The Unit on International Law has concerned itself, in the first instance, with the classification of the variety of international legal sources as regards food safety, starting with the essential right to health, on which the same right to safe food is based, identified as those tools of a universal nature from which it is possible to extract principles of customary law. Of these, the most prominent are the Universal Declaration of Human Rights (Art. 25) and the International Covenant on Economic, Social and Cultural Rights (Articles 11 and 12 – the right to food and the right to health), the content and significance of which was reiterated in greater detail by the Committee on Economic, Social and Cultural Rights through General Comment No. 12 (the right to adequate food) and General Comment No. 14 (the right to the highest standard of health). From these it is possible to deduce that nourishment that is qualitatively and quantitatively appropriate is achieved in the presence of “an availability of food, in sufficient quantities and quality to satisfy physiological needs, that is devoid of harmful substances and is acceptable within every culture” of which consumers of all ages are a part.

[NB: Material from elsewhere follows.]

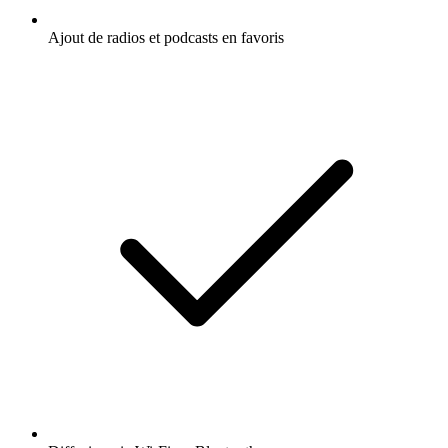
Ajout de radios et podcasts en favoris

The unit has dedicated one specific section to the categories of consumers that are, by definition, “weak”. Of these, women and children in particular tend to stand out the most.
Consequently, the tools used to implement the said right to food safety were selected, making it then possible to proceed with the systematic cataloguing of international agreements, technical standards and numerous and important statements of non-binding principles (so-called sources of soft law), often supplemental to those actual precepts (contrariwise defined hard law). Amongst the international conventions referred to, those drawn up under the umbrella of the WTO tend take on a particular role: the Agreement on Sanitary and Phytosanitary Measures (SPS) and the Agreement on Technical Barriers to Trade (TBT).

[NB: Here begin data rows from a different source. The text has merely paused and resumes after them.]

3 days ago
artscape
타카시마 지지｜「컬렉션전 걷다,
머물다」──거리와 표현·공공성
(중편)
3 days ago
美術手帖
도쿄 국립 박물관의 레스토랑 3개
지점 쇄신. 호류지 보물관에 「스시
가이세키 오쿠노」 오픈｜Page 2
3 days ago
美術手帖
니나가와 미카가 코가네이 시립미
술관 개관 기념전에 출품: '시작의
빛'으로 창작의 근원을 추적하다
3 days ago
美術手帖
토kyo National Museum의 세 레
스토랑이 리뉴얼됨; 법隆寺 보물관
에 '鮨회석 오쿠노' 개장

Finally, with the intention of completing the general picture of the way in which agri-food market currently operate, the unit from Pavia is analysing the role of standards and private certification systems. Said tools, adopted voluntarily by those operating in the food sector, operate alongside public regulation. They can, on the one hand, strengthen their effects but on the other, become unfair non-tariff barriers to trade by putting forward standards that are even more stringent than those that are legally binding. The same methods of analysis were adopted in an attempt to rebuild, within international law (general and conventional) a fundamental right to safe drinking water for use with foods, which is a basic requirement in any type of food preparation.